# Lab: Bring your own script Challenge

## Introduction
Your new colleague in the data science team (who isn't very familiar with SageMaker) has written a nice notebook to tackle a classification problem with scikitlearn: `"skLearn-Local Notebook.ipynb"`.

It works OK with the simple IRIS data set they were working on before, but now they'd like to take advantage of some of the features of SageMaker to tackle bigger and harder challenges.

Can you help refactor the Local Notebook code, to show them how to use SageMaker effectively?

## Getting Started

First, check you can run the  **sklearn-Local Notebook.ipynb**  notebook through - reviewing what steps it takes.

This notebook sets out a structure you can use to migrate code into, and lists out some of the changes you'll need to make at a high level. You can either work directly in here, or duplicate this notebook so you still have an unchanged copy of the original.

Try to work through the sections first with an MVP goal in mind (fitting the model to data in S3 via a SageMaker Training Job, and deploying/using the model through a SageMaker Endpoint). The goal is to understand the big picture on how you can bring your own code to SageMaker and scale your training and deploy. You can always have more advance models and more complex training code. 

The excercise of bringing your own training code to SageMaker is what we call ***'Script Mode'***. 
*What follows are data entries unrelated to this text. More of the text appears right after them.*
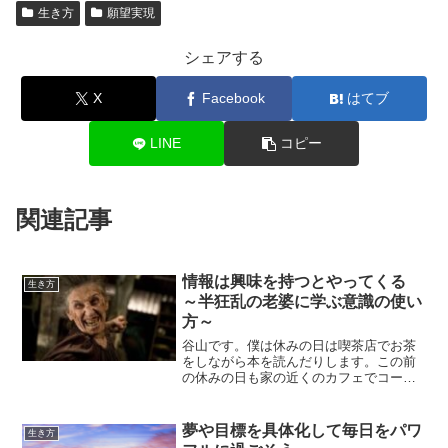
生き方
願望実現
シェアする
X
Facebook
はてブ
LINE
コピー
関連記事
情報は興味を持つとやってくる
生き方
～半狂乱の老婆に学ぶ意識の使い
方～
谷山です。僕は休みの日は喫茶店でお茶
をしながら本を読んだりします。この前
の休みの日も家の近くのカフェでコーヒ
ーを飲みながら読書をしていました。カ
フェってたくさん人がいるので素で読書
しても周囲の声などが入ってきてしまい
夢や目標を具体化して毎日をパワ
生き方
あまり集中できなかったり...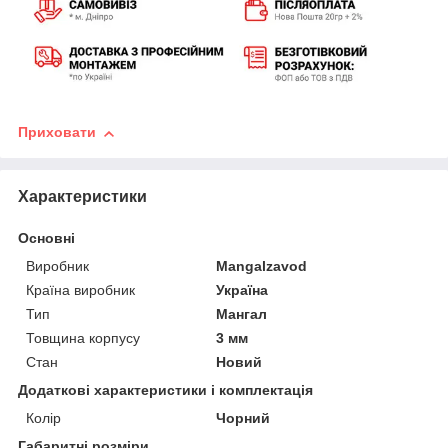
Приховати
Характеристики
Основні
Виробник
Mangalzavod
Країна виробник
Україна
Тип
Мангал
Товщина корпусу
3 мм
Стан
Новий
Додаткові характеристики і комплектація
Колір
Чорний
Габаритні розміри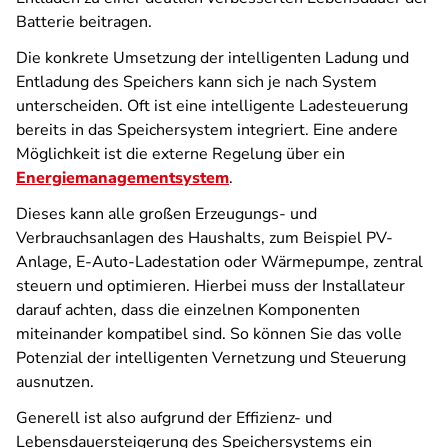
Batterie beitragen.
Die konkrete Umsetzung der intelligenten Ladung und
Entladung des Speichers kann sich je nach System
unterscheiden. Oft ist eine intelligente Ladesteuerung
bereits in das Speichersystem integriert. Eine andere
Möglichkeit ist die externe Regelung über ein
Energiemanagementsystem
.
Dieses kann alle großen Erzeugungs- und
Verbrauchsanlagen des Haushalts, zum Beispiel PV-
Anlage, E-Auto-Ladestation oder Wärmepumpe, zentral
steuern und optimieren. Hierbei muss der Installateur
darauf achten, dass die einzelnen Komponenten
miteinander kompatibel sind. So können Sie das volle
Potenzial der intelligenten Vernetzung und Steuerung
ausnutzen.
Generell ist also aufgrund der Effizienz- und
Lebensdauersteigerung des Speichersystems ein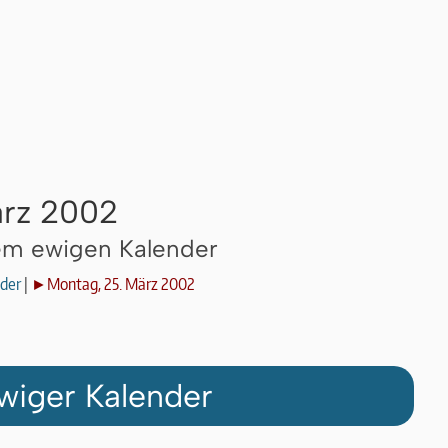
ärz 2002
dem ewigen Kalender
der
|
►Montag, 25. März 2002
wiger Kalender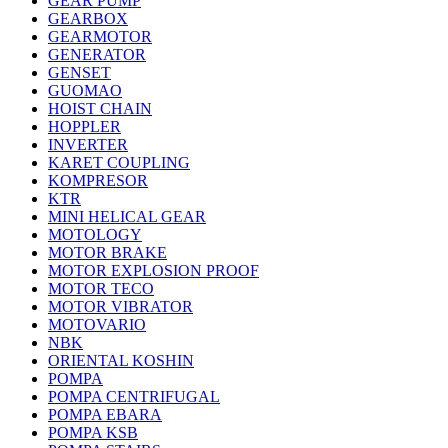
GEAR PUMP
GEARBOX
GEARMOTOR
GENERATOR
GENSET
GUOMAO
HOIST CHAIN
HOPPLER
INVERTER
KARET COUPLING
KOMPRESOR
KTR
MINI HELICAL GEAR
MOTOLOGY
MOTOR BRAKE
MOTOR EXPLOSION PROOF
MOTOR TECO
MOTOR VIBRATOR
MOTOVARIO
NBK
ORIENTAL KOSHIN
POMPA
POMPA CENTRIFUGAL
POMPA EBARA
POMPA KSB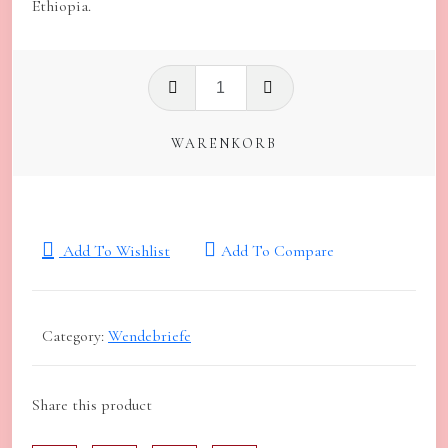
Ethiopia.
Wendeletters
(Paperback)
Menge
WARENKORB
Add To Wishlist
Add To Compare
Category:
Wendebriefe
Share this product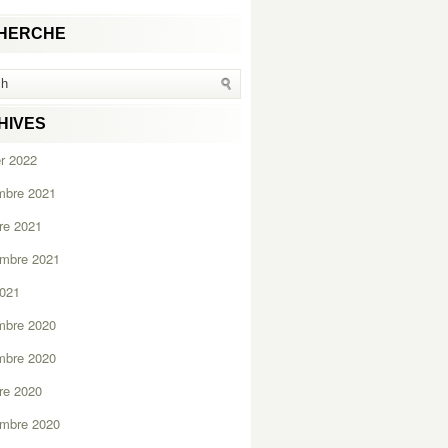
HERCHE
HIVES
er 2022
mbre 2021
re 2021
embre 2021
2021
mbre 2020
mbre 2020
re 2020
embre 2020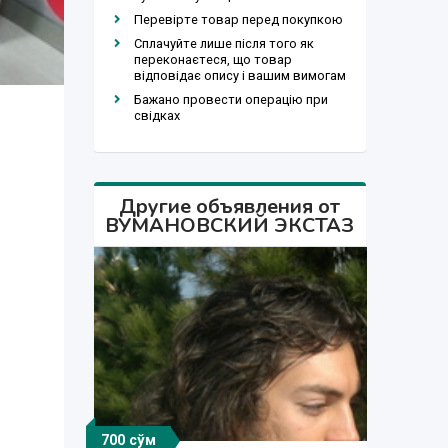
Перевірте товар перед покупкою
Сплачуйте лише після того як
переконаєтеся, що товар
відповідає опису і вашим вимогам
Бажано провести операцію при
свідках
Другие объявления от
ВУМАНОВСКИЙ ЭКСТАЗ
700 сўм
700 сўм
700 сўм
500 сўм
700 сўм
600 сўм
200 сўм
600 сўм
500 сўм
700 сўм
700 сўм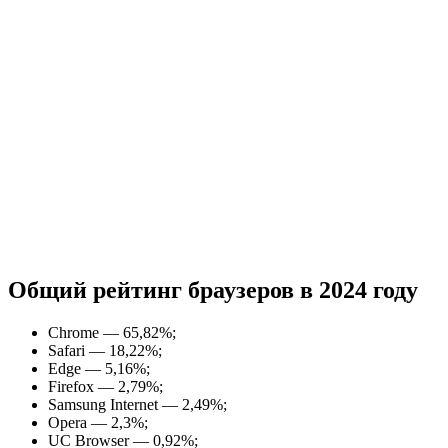
Общий рейтинг браузеров в 2024 году
Chrome — 65,82%;
Safari — 18,22%;
Edge — 5,16%;
Firefox — 2,79%;
Samsung Internet — 2,49%;
Opera — 2,3%;
UC Browser — 0,92%;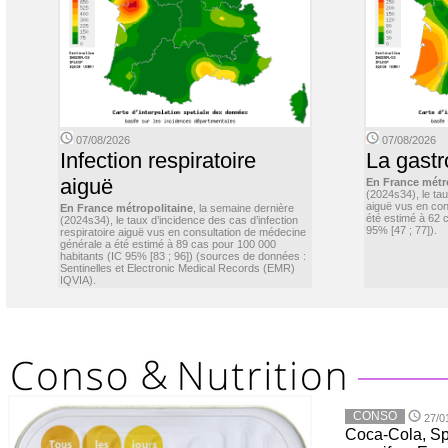
07/08/2026
07/08/2026
Infection respiratoire
La gastr
aiguë
En France métr
(2024s34), le ta
aiguë vus en con
En France métropolitaine
, la semaine dernière
été estimé à 62 
(2024s34), le taux d’incidence des cas d’infection
95% [47 ; 77]).
respiratoire aiguë vus en consultation de médecine
générale a été estimé à 89 cas pour 100 000
habitants (IC 95% [83 ; 96]) (sources de données :
Sentinelles et Electronic Medical Records (EMR)
IQVIA).
CONSO
27/0
Coca-Cola, Spr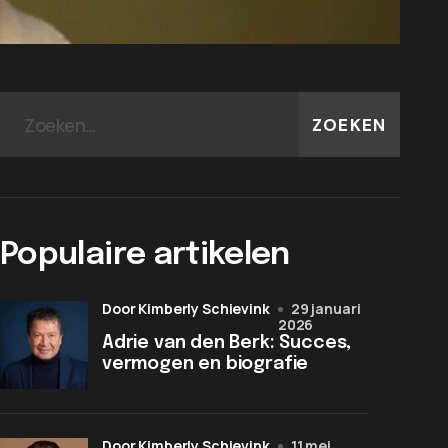
ZOEKEN
Populaire artikelen
door Kimberly Schievink
29 januari
2026
Adrie van den Berk: Succes,
vermogen en biografie
door Kimberly Schievink
11 mei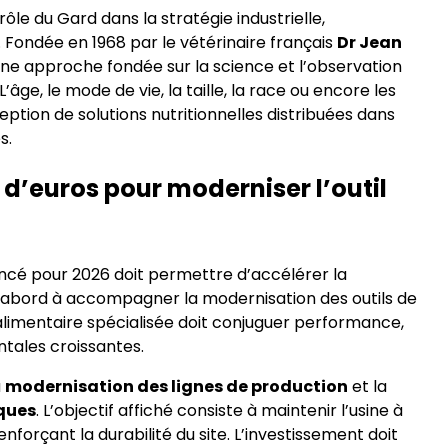
le du Gard dans la stratégie industrielle,
. Fondée en 1968 par le vétérinaire français
Dr Jean
’une approche fondée sur la science et l’observation
’âge, le mode de vie, la taille, la race ou encore les
eption de solutions nutritionnelles distribuées dans
s.
 d’euros pour moderniser l’outil
cé pour 2026 doit permettre d’accélérer la
d’abord à accompagner la modernisation des outils de
alimentaire spécialisée doit conjuguer performance,
ntales croissantes.
a
modernisation des lignes de production
et la
iques
. L’objectif affiché consiste à maintenir l’usine à
renforçant la durabilité du site. L’investissement doit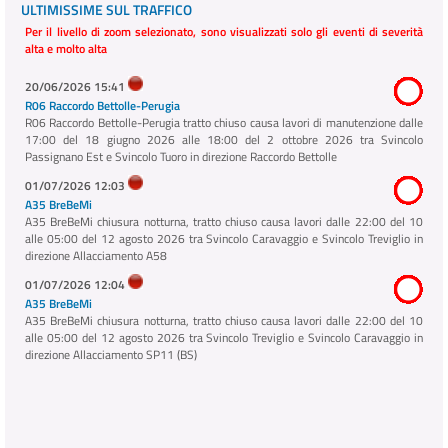
ULTIMISSIME SUL TRAFFICO
Per il livello di zoom selezionato, sono visualizzati solo gli eventi di severità
alta e molto alta
20/06/2026 15:41
R06 Raccordo Bettolle-Perugia
R06 Raccordo Bettolle-Perugia tratto chiuso causa lavori di manutenzione dalle
17:00 del 18 giugno 2026 alle 18:00 del 2 ottobre 2026 tra Svincolo
Passignano Est e Svincolo Tuoro in direzione Raccordo Bettolle
01/07/2026 12:03
A35 BreBeMi
A35 BreBeMi chiusura notturna, tratto chiuso causa lavori dalle 22:00 del 10
alle 05:00 del 12 agosto 2026 tra Svincolo Caravaggio e Svincolo Treviglio in
direzione Allacciamento A58
01/07/2026 12:04
A35 BreBeMi
A35 BreBeMi chiusura notturna, tratto chiuso causa lavori dalle 22:00 del 10
alle 05:00 del 12 agosto 2026 tra Svincolo Treviglio e Svincolo Caravaggio in
direzione Allacciamento SP11 (BS)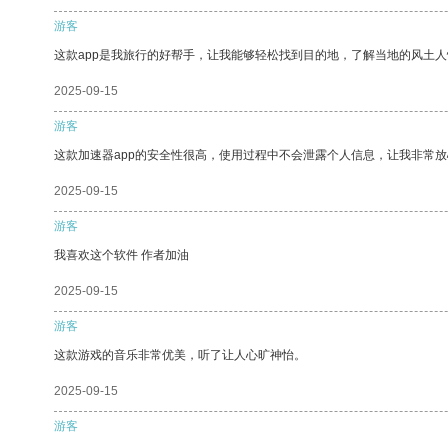
游客
这款app是我旅行的好帮手，让我能够轻松找到目的地，了解当地的风土人
2025-09-15
游客
这款加速器app的安全性很高，使用过程中不会泄露个人信息，让我非常放
2025-09-15
游客
我喜欢这个软件 作者加油
2025-09-15
游客
这款游戏的音乐非常优美，听了让人心旷神怡。
2025-09-15
游客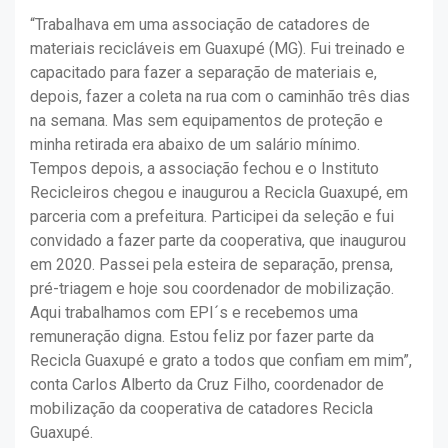
“Trabalhava em uma associação de catadores de
materiais recicláveis em Guaxupé (MG). Fui treinado e
capacitado para fazer a separação de materiais e,
depois, fazer a coleta na rua com o caminhão três dias
na semana. Mas sem equipamentos de proteção e
minha retirada era abaixo de um salário mínimo.
Tempos depois, a associação fechou e o Instituto
Recicleiros chegou e inaugurou a Recicla Guaxupé, em
parceria com a prefeitura. Participei da seleção e fui
convidado a fazer parte da cooperativa, que inaugurou
em 2020. Passei pela esteira de separação, prensa,
pré-triagem e hoje sou coordenador de mobilização.
Aqui trabalhamos com EPI´s e recebemos uma
remuneração digna. Estou feliz por fazer parte da
Recicla Guaxupé e grato a todos que confiam em mim”,
conta Carlos Alberto da Cruz Filho, coordenador de
mobilização da cooperativa de catadores Recicla
Guaxupé.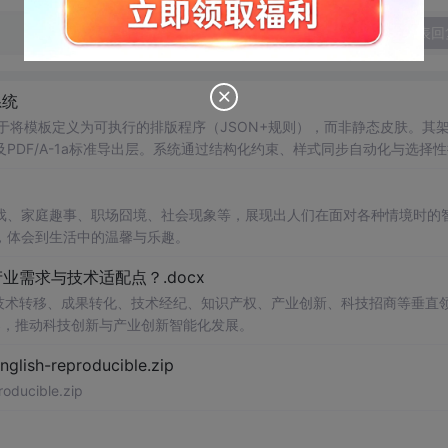
发表回
系统
心在于将模板定义为可执行的排版程序（JSON+规则），而非静态皮肤。其
DF/A-1a标准导出层。系统通过结构化约束、样式同步自动化与选择
用于方案书、手册、白皮书等结构化文档场景。
戏、家庭趣事、职场囧境、社会现象等，展现出人们在面对各种情境时的
，体会到生活中的温馨与乐趣。
需求与技术适配点？.docx
在技术转移、成果转化、技术经纪、知识产权、产业创新、科技招商等垂直
案，推动科技创新与产业创新智能化发展。
h-reproducible.zip
ucible.zip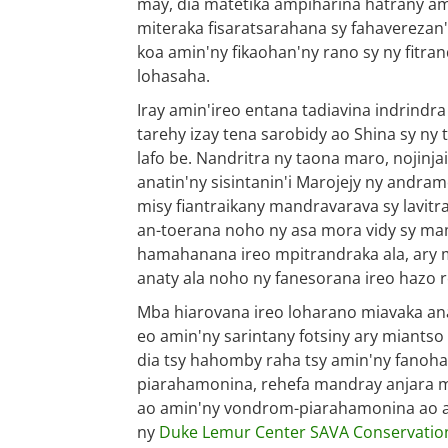
may, dia matetika ampiharina hatrany ami
miteraka fisaratsarahana sy fahaverezan
koa amin'ny fikaohan'ny rano sy ny fitr
lohasaha.
Iray amin'ireo entana tadiavina indrindra
tarehy izay tena sarobidy ao Shina sy ny 
lafo be. Nandritra ny taona maro, nojinj
anatin'ny sisintanin'i Marojejy ny andram
misy fiantraikany mandravarava sy lavit
an-toerana noho ny asa mora vidy sy ma
hamahanana ireo mpitrandraka ala, ary 
anaty ala noho ny fanesorana ireo hazo
Mba hiarovana ireo loharano miavaka ana
eo amin'ny sarintany fotsiny ary miantso 
dia tsy hahomby raha tsy amin'ny fanoh
piarahamonina, rehefa mandray anjara miv
ao amin'ny vondrom-piarahamonina ao an
ny
Duke Lemur Center SAVA Conservatio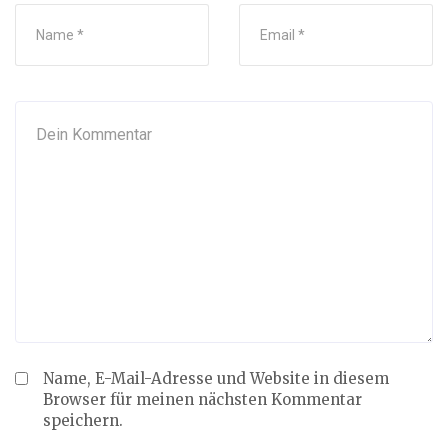
Name, E-Mail-Adresse und Website in diesem
Browser für meinen nächsten Kommentar
speichern.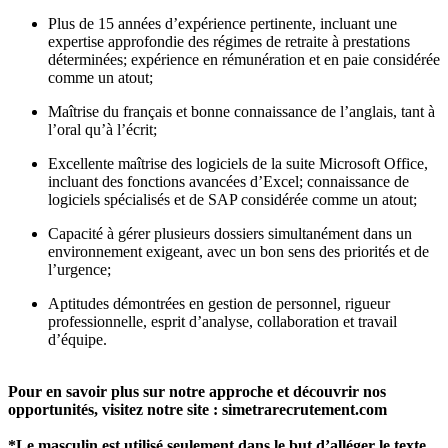
Plus de 15 années d’expérience pertinente, incluant une
expertise approfondie des régimes de retraite à prestations
déterminées; expérience en rémunération et en paie considérée
comme un atout;
Maîtrise du français et bonne connaissance de l’anglais, tant à
l’oral qu’à l’écrit;
Excellente maîtrise des logiciels de la suite Microsoft Office,
incluant des fonctions avancées d’Excel; connaissance de
logiciels spécialisés et de SAP considérée comme un atout;
Capacité à gérer plusieurs dossiers simultanément dans un
environnement exigeant, avec un bon sens des priorités et de
l’urgence;
Aptitudes démontrées en gestion de personnel, rigueur
professionnelle, esprit d’analyse, collaboration et travail
d’équipe.
Pour en savoir plus sur notre approche et découvrir nos
opportunités, visitez notre site : simetrarecrutement.com
*Le masculin est utilisé seulement dans le but d’alléger le texte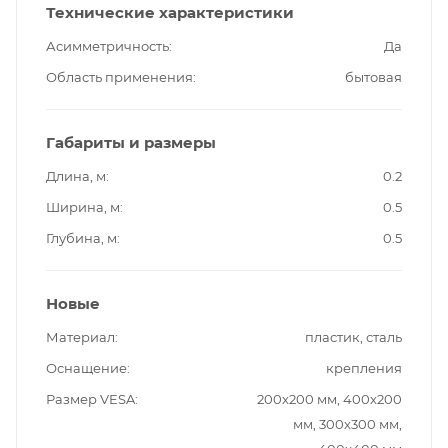
Технические характеристики
Асимметричность
Да
Область применения
бытовая
Габариты и размеры
Длина, м
0.2
Ширина, м
0.5
Глубина, м
0.5
Новые
Материал
пластик, сталь
Оснащение
крепления
Размер VESA
200x200 мм, 400x200
мм, 300x300 мм,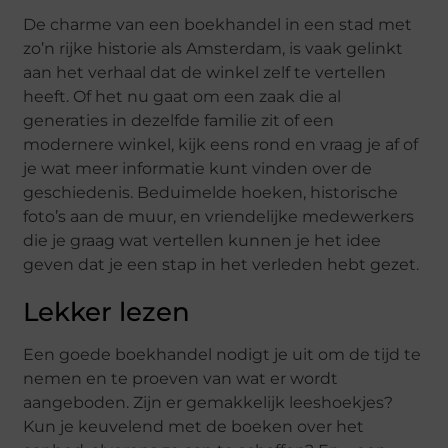
De charme van een boekhandel in een stad met
zo’n rijke historie als Amsterdam, is vaak gelinkt
aan het verhaal dat de winkel zelf te vertellen
heeft. Of het nu gaat om een zaak die al
generaties in dezelfde familie zit of een
modernere winkel, kijk eens rond en vraag je af of
je wat meer informatie kunt vinden over de
geschiedenis. Beduimelde hoeken, historische
foto’s aan de muur, en vriendelijke medewerkers
die je graag wat vertellen kunnen je het idee
geven dat je een stap in het verleden hebt gezet.
Lekker lezen
Een goede boekhandel nodigt je uit om de tijd te
nemen en te proeven van wat er wordt
aangeboden. Zijn er gemakkelijk leeshoekjes?
Kun je keuvelend met de boeken over het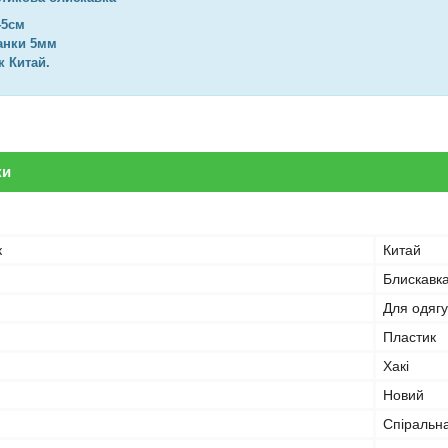
45см
анки 5мм
 Китай.
ки
к
Китай
Блискавк
Для одягу
Пластик
Хакі
Новий
Спіральн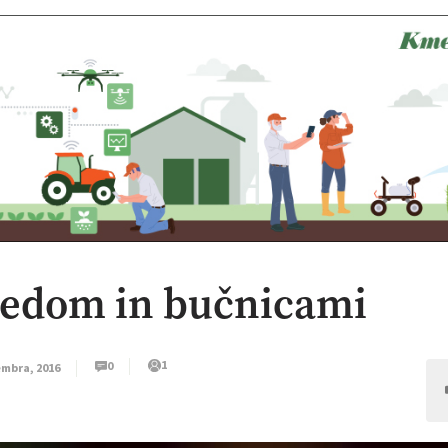
 medom in bučnicami
1
0
embra, 2016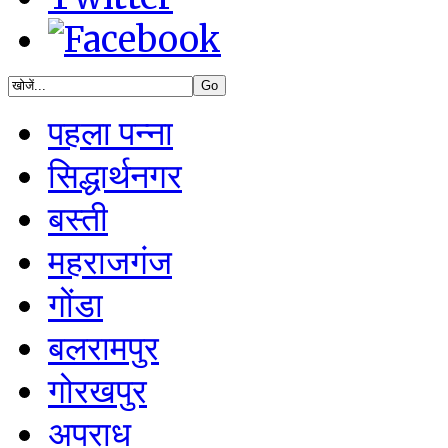
पहला पन्ना
सिद्धार्थनगर
बस्ती
महराजगंज
गोंडा
बलरामपुर
गोरखपुर
अपराध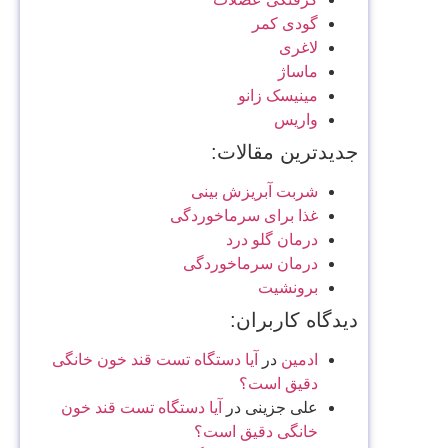
گودی کمر
لاغری
ماساژ
مینیسک زانو
واریس
جدیدترین مقالات:
شربت آبریزش بینی
غذا برای سرماخوردگی
درمان گلو درد
درمان سرماخوردگی
برونشیت
دیدگاه کاربران:
ادمین
در
آیا دستگاه تست قند خون خانگی
دقیق است؟
علی جزینی
در
آیا دستگاه تست قند خون
خانگی دقیق است؟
## Sklearn script mode training and serving
Script mode is a training script format for a number of supported frameworks that lets you execute the training script in SageMaker with minimal modification (read more details in this blog [Script mode](https://aws.amazon.com/blogs/machine-learning/bring-your-own-model-with-amazon-sagemaker-script-mode/)). The [SageMaker Python SDK](https://github.com/aws/sagemaker-python-sdk) handles transferring your script to a SageMaker training instance. On the training instance, SageMaker's native SKlearn support sets up training-related environment variables and executes your training script. Script mode supports training with a Python script, a Python module, or a shell script. 

## Dependencies
Listing all our imports at the start helps to keep the requirements to run any script/file transparent up-front, and is specified by nearly every style guide including Python's official [PEP 8](https://peps.python.org/pep-0008/#imports)

In [2]:
import os
import pandas as pd
from sklearn.model_selection import train_test_split
import numpy as np

# TODO: What else will you need?
# Have a look at the documentation: https://sagemaker.readthedocs.io/en/stable/frameworks/sklearn/sagemaker.sklearn.html
# to see which libraries need to be imported to use sagemaker and the Sklearn estimator estimator

import boto3
from sagemaker import get_execution_role
import sagemaker
from sklearn.model_selection import train_test_split



##  Prepare the Data
We download the Iris data from UCI Machine Learning repository directly from the web. this is the url where you can get the data similar to what we did in the "sklearn-local Notebook.ipynb"

In [3]:
#TODO: download the data from internet
!wget https://archive.ics.uci.edu/ml/machine-learning-databases/iris/iris.data


--2022-06-23 05:36:19--  https://archive.ics.uci.edu/ml/machine-learning-databases/iris/iris.data
Resolving archive.ics.uci.edu (archive.ics.uci.edu)... 128.195.10.252
Connecting to archive.ics.uci.edu (archive.ics.uci.edu)|128.195.10.252|:443... connected.
HTTP request sent, awaiting response... 200 OK
Length: 4551 (4.4K) [application/x-httpd-php]
Saving to: ‘iris.data.1’


2022-06-23 05:36:19 (127 MB/s) - ‘iris.data.1’ saved [4551/4551]



In [4]:
#read in the data with the headers
local_data_path = './iris.data'

data = pd.read_csv(local_data_path,                   
                   names=['sepal length', 'sepal width', 
                          'petal length', 'petal width', 
                          'label'])
pd.set_option('display.max_columns', 500)     # Make sure we can see all of the columns
pd.set_option('display.max_rows', 10)         # Keep the output on one page
data


Unnamed: 0,sepal length,sepal width,petal length,petal width,label
0,5.1,3.5,1.4,0.2,Iris-setosa
1,4.9,3.0,1.4,0.2,Iris-setosa
2,4.7,3.2,1.3,0.2,Iris-setosa
3,4.6,3.1,1.5,0.2,Iris-setosa
4,5.0,3.6,1.4,0.2,Iris-setosa
...,...,...,...,...,...
145,6.7,3.0,5.2,2.3,Iris-virginica
146,6.3,2.5,5.0,1.9,Iris-virginica
147,6.5,3.0,5.2,2.0,Iris-virginica
148,6.2,3.4,5.4,2.3,Iris-virginica


In [6]:
#split the data into train and test
train,test= np.split(data.sample(frac=1, random_state=22), [int(0.7 * len(data))])
train.head()


#TODO:convert the test and train to CSV 
train.to_csv("train.csv")
test.to_csv("test.csv")

## Set up the environment: Execution Role, Session and S3 Bucket
Now that we have downloaded and reduced the data in the local directory, we will need to upload it to Amazon S3 to make it available for Amazon Sagemaker training.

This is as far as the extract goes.